Extracted records
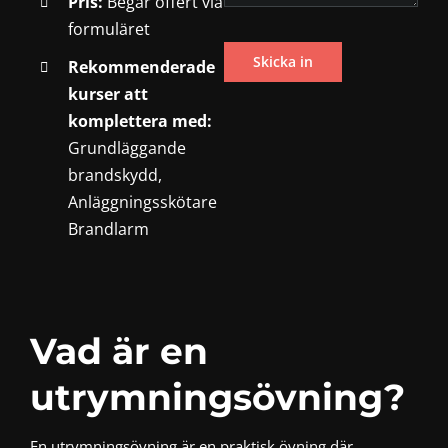
Pris:
Begär offert via
formuläret
Rekommenderade
kurser att
komplettera med:
Grundläggande
brandskydd
,
Anläggningsskötare
Brandlarm
Vad är en
utrymningsövning?
En utrymningsövning är en praktisk övning där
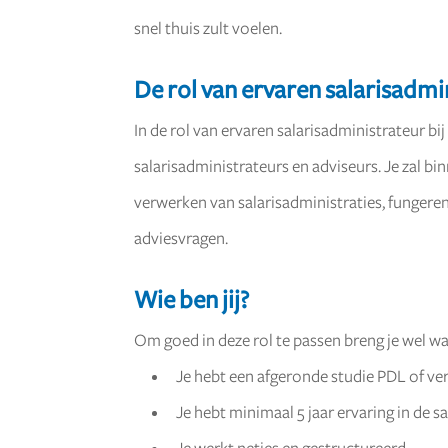
snel thuis zult voelen.
De rol van ervaren salarisadmi
In de rol van ervaren salarisadministrateur bi
salarisadministrateurs en adviseurs. Je zal bi
verwerken van salarisadministraties, fungere
adviesvragen.
Wie ben jij?
Om goed in deze rol te passen breng je wel w
Je hebt een afgeronde studie PDL of ver
Je hebt minimaal 5 jaar ervaring in de sa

### [WHAT IS REQUIRED]
For each entry, copy the text exactly and leave out any image it carries.

### [PROBLEM SOLUTION]
Pris:
Begär offert via
formuläret
Rekommenderade
kurser att
komplettera med:
Grundläggande
brandskydd
,
Anläggningsskötare
Brandlarm
Vad är en
utrymningsövning?
En utrymningsövning är en praktisk övning där
snel thuis zult voelen.
De rol van ervaren salarisadmi
In de rol van ervaren salarisadministrateur bi
salarisadministrateurs en adviseurs. Je zal bi
verwerken van salarisadministraties, fungere
adviesvragen.
Wie ben jij?
Om goed in deze rol te passen breng je wel w
Je hebt een afgeronde studie PDL of ver
Je hebt minimaal 5 jaar ervaring in de sa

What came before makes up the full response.